*** Opening of Data extracts ***

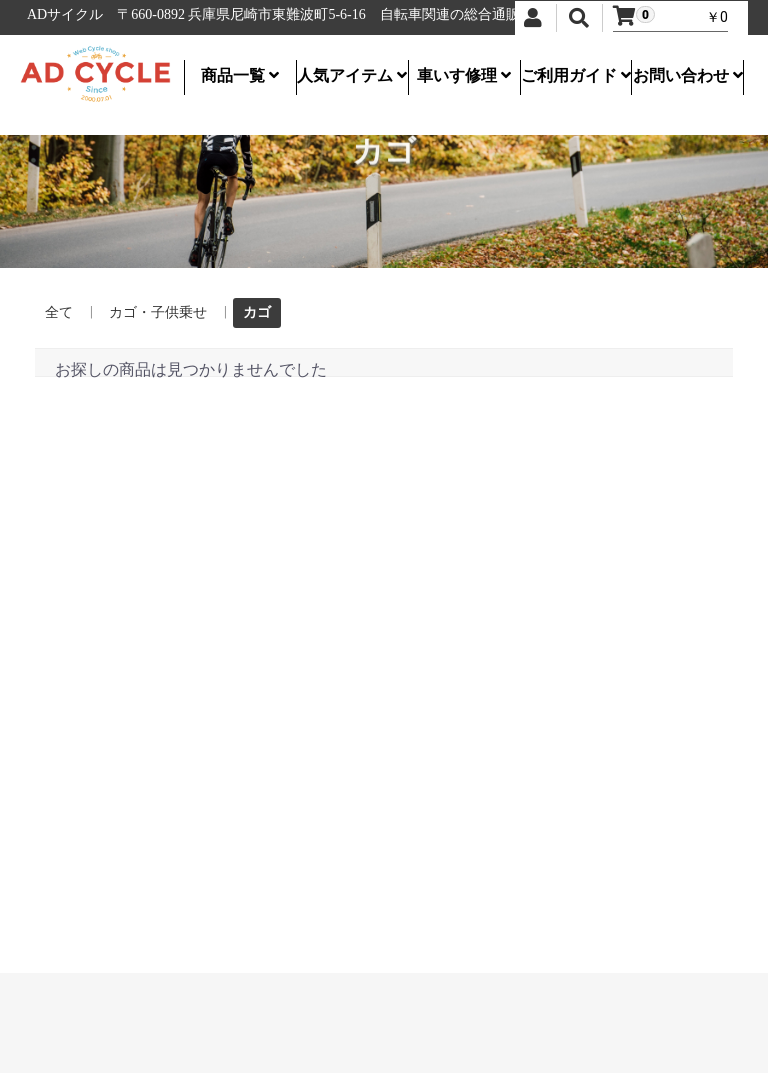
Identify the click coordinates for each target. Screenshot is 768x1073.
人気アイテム (352, 75)
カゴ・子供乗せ (158, 312)
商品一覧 (240, 75)
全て (59, 312)
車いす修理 (464, 75)
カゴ (257, 312)
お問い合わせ (688, 75)
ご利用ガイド (576, 75)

*** Close of Data extracts ***

§ Exercise requirements
Each line above must be repeated exactly in the answer, with pictures omitted.

§ Output for this task
Identify the click coordinates for each target. Screenshot is 768x1073.
人気アイテム (352, 75)
カゴ・子供乗せ (158, 312)
商品一覧 (240, 75)
全て (59, 312)
車いす修理 (464, 75)
カゴ (257, 312)
お問い合わせ (688, 75)
ご利用ガイド (576, 75)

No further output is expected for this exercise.